START DATA FOR THIS TASK

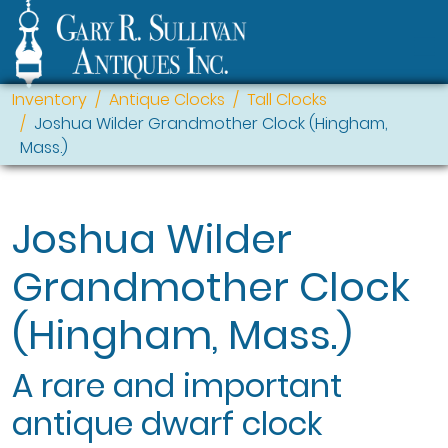
Inventory
Antique Clocks
Tall Clocks
Joshua Wilder Grandmother Clock (Hingham,
Mass.)
Joshua Wilder
Grandmother Clock
(Hingham, Mass.)
A rare and important
antique dwarf clock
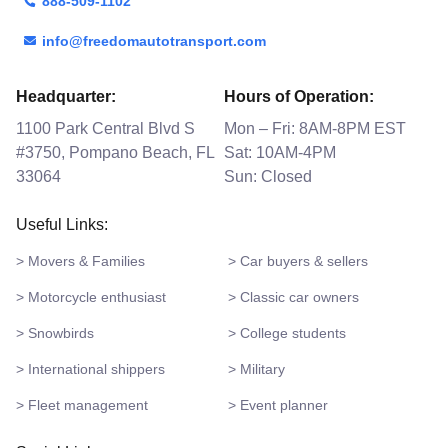
888-509-1102
info@freedomautotransport.com
Headquarter:
Hours of Operation:
1100 Park Central Blvd S
Mon – Fri: 8AM-8PM EST
#3750, Pompano Beach, FL
Sat: 10AM-4PM
33064
Sun: Closed
Useful Links:
> Movers & Families
> Car buyers & sellers
> Motorcycle enthusiast
> Classic car owners
> Snowbirds
> College students
> International shippers
> Military
> Fleet management
> Event planner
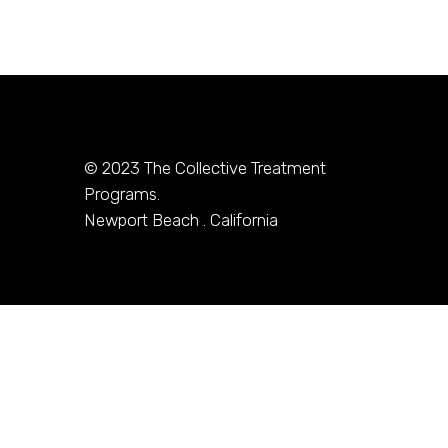
© 2023
The Collective Treatment
Programs.
Newport Beach . California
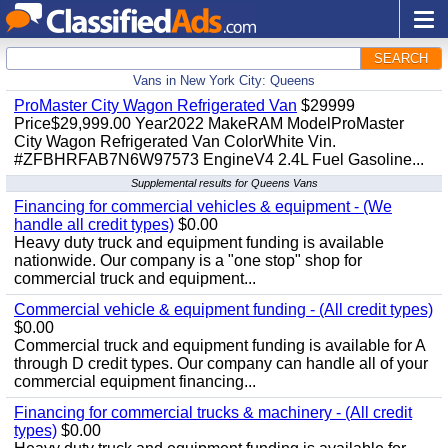
SEARCH
Vans in New York City: Queens
ProMaster City Wagon Refrigerated Van
$29999
Price$29,999.00 Year2022 MakeRAM ModelProMaster
City Wagon Refrigerated Van ColorWhite Vin.
#ZFBHRFAB7N6W97573 EngineV4 2.4L Fuel Gasoline...
Supplemental results for Queens Vans
Financing for commercial vehicles & equipment - (We
handle all credit types)
$0.00
Heavy duty truck and equipment funding is available
nationwide. Our company is a "one stop" shop for
commercial truck and equipment...
Commercial vehicle & equipment funding - (All credit types)
$0.00
Commercial truck and equipment funding is available for A
through D credit types. Our company can handle all of your
commercial equipment financing...
Financing for commercial trucks & machinery - (All credit
types)
$0.00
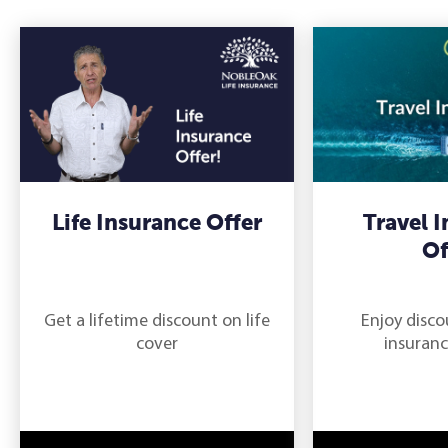
Life Insurance Offer
Travel 
Of
Get a lifetime discount on life
Enjoy disco
cover
insuranc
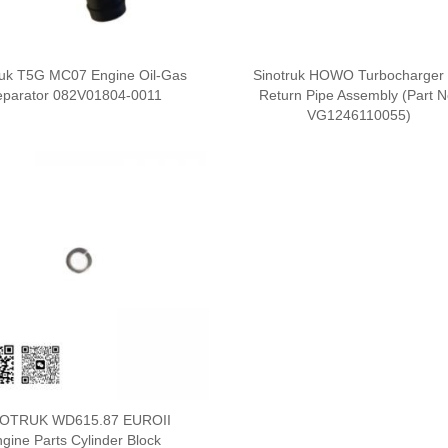
ruk T5G MC07 Engine Oil-Gas
Sinotruk HOWO Turbocharger 
eparator 082V01804-0011
Return Pipe Assembly (Part N
VG1246110055)
NOTRUK WD615.87 EUROII
gine Parts Cylinder Block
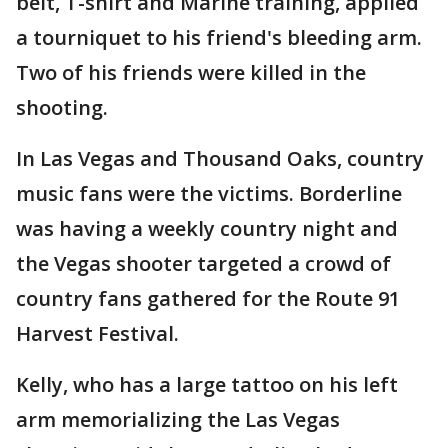
belt, T-shirt and Marine training, applied
a tourniquet to his friend's bleeding arm.
Two of his friends were killed in the
shooting.
In Las Vegas and Thousand Oaks, country
music fans were the victims. Borderline
was having a weekly country night and
the Vegas shooter targeted a crowd of
country fans gathered for the Route 91
Harvest Festival.
Kelly, who has a large tattoo on his left
arm memorializing the Las Vegas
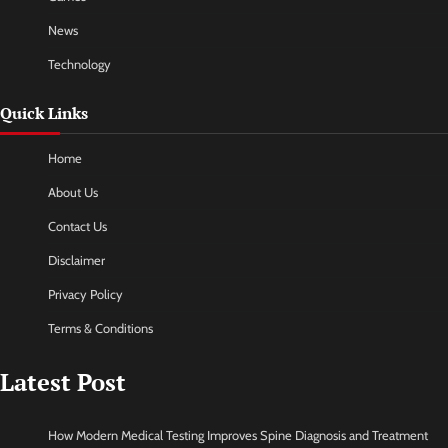
News
Technology
Quick Links
Home
About Us
Contact Us
Disclaimer
Privacy Policy
Terms & Conditions
Latest Post
How Modern Medical Testing Improves Spine Diagnosis and Treatment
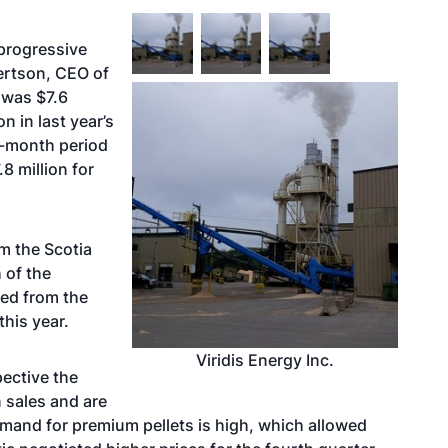
 progressive
ertson, CEO of
 was $7.6
on in last year’s
e-month period
8 million for
om the Scotia
 of the
ded from the
this year.
Viridis Energy Inc.
ective the
 sales and are
emand for premium pellets is high, which allowed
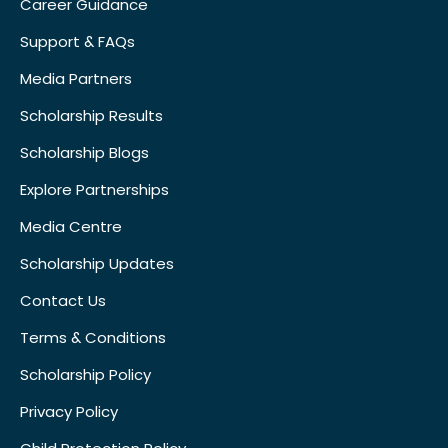
Career Guidance
Support & FAQs
Media Partners
Scholarship Results
Scholarship Blogs
Explore Partnerships
Media Centre
Scholarship Updates
Contact Us
Terms & Conditions
Scholarship Policy
Privacy Policy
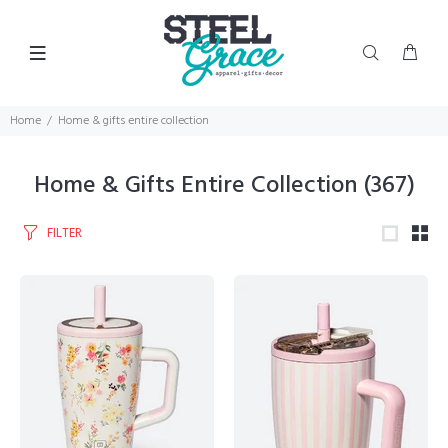
Home
Home & gifts entire collection
Home & Gifts Entire Collection
(367)
FILTER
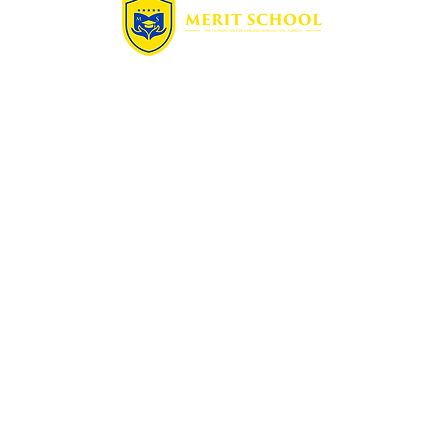
Quick Links
Home
Free Assessment
Enrollment
Summer Camp
Blog
Contact
Programs
Math
Science
French
Physics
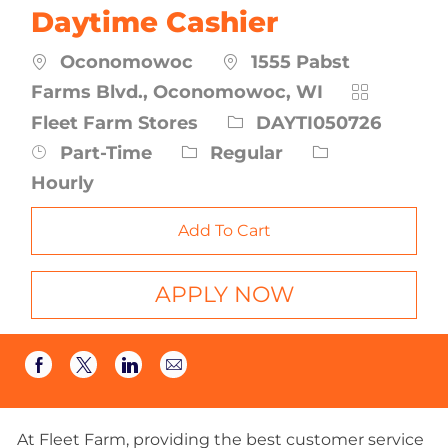
Daytime Cashier
Oconomowoc
1555 Pabst
Category
Farms Blvd., Oconomowoc, WI
Job
Fleet Farm Stores
DAYTI050726
Id
Job
Part-Time
Regular
Type
Hourly
Add To Cart
APPLY NOW
Share
Share
Share
Share
via
via
via
via
email
Facebook
twitter
LinkedIn
At Fleet Farm, providing the best customer service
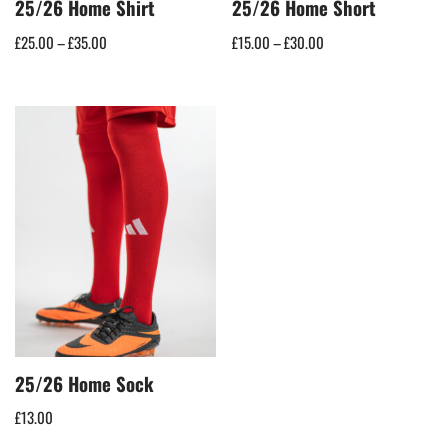
25/26 Home Shirt
25/26 Home Short
£
25.00
–
£
35.00
£
15.00
–
£
30.00
25/26 Home Sock
£
13.00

END DATA FOR THIS TASK

EXERCISE INSTRUCTIONS:
Skipping all images, print the data above a second time exactly.

ANSWER TO THIS EXERCISE:
Inventory
Antique Clocks
Tall Clocks
Joshua Wilder Grandmother Clock (Hingham,
Mass.)
Joshua Wilder
Grandmother Clock
(Hingham, Mass.)
A rare and important
antique dwarf clock
888-509-1102
info@freedomautotransport.com
Headquarter:
Hours of Operation:
1100 Park Central Blvd S
Mon – Fri: 8AM-8PM EST
#3750, Pompano Beach, FL
Sat: 10AM-4PM
33064
Sun: Closed
Useful Links:
> Movers & Families
> Car buyers & sellers
> Motorcycle enthusiast
> Classic car owners
> Snowbirds
> College students
> International shippers
> Military
> Fleet management
> Event planner
© 2023
The Collective Treatment
Programs.
Newport Beach . California
SEARCH
Vans in New York City: Queens
ProMaster City Wagon Refrigerated Van
$29999
Price$29,999.00 Year2022 MakeRAM ModelProMaster
City Wagon Refrigerated Van ColorWhite Vin.
#ZFBHRFAB7N6W97573 EngineV4 2.4L Fuel Gasoline...
Supplemental results for Queens Vans
Financing for commercial vehicles & equipment - (We
handle all credit types)
$0.00
Heavy duty truck and equipment funding is available
nationwide. Our company is a "one stop" shop for
commercial truck and equipment...
Commercial vehicle & equipment funding - (All credit types)
$0.00
Commercial truck and equipment funding is available for A
through D credit types. Our company can handle all of your
commercial equipment financing...
Financing for commercial trucks & machinery - (All credit
types)
$0.00
Life Insurance Offer
Travel 
Of
Get a lifetime discount on life
Enjoy disco
cover
insuranc
ruk T5G MC07 Engine Oil-Gas
Sinotruk HOWO Turbocharger 
eparator 082V01804-0011
Return Pipe Assembly (Part N
VG1246110055)
NOTRUK WD615.87 EUROII
gine Parts Cylinder Block
belt, T-shirt and Marine training, applied
a tourniquet to his friend's bleeding arm.
Two of his friends were killed in the
shooting.
In Las Vegas and Thousand Oaks, country
music fans were the victims. Borderline
was having a weekly country night and
the Vegas shooter targeted a crowd of
country fans gathered for the Route 91
Harvest Festival.
Kelly, who has a large tattoo on his left
arm memorializing the Las Vegas
News
Technology
Quick Links
Home
About Us
Contact Us
Disclaimer
Privacy Policy
Terms & Conditions
Latest Post
How Modern Medical Testing Improves Spine Diagnosis and Treatment
 progressive
ertson, CEO of
 was $7.6
on in last year’s
e-month period
8 million for
om the Scotia
 of the
ded from the
this year.
Viridis Energy Inc.
ective the
 sales and are
emand for premium pellets is high, which allowed
Career Guidance
Support & FAQs
Media Partners
Scholarship Results
Scholarship Blogs
Explore Partnerships
Media Centre
Scholarship Updates
Contact Us
Terms & Conditions
Scholarship Policy
Privacy Policy
Home
Home & gifts entire collection
Home & Gifts Entire Collection
(367)
FILTER
Quick Links
Home
Free Assessment
Enrollment
Summer Camp
Blog
Contact
Programs
Math
Science
French
Physics
Daytime Cashier
Oconomowoc
1555 Pabst
Category
Farms Blvd., Oconomowoc, WI
Job
Fleet Farm Stores
DAYTI050726
Id
Job
Part-Time
Regular
Type
Hourly
Add To Cart
APPLY NOW
Share
Share
Share
Share
via
via
via
via
email
Facebook
twitter
LinkedIn
At Fleet Farm, providing the best customer service
25/26 Home Shirt
25/26 Home Short
£
25.00
–
£
35.00
£
15.00
–
£
30.00
25/26 Home Sock
£
13.00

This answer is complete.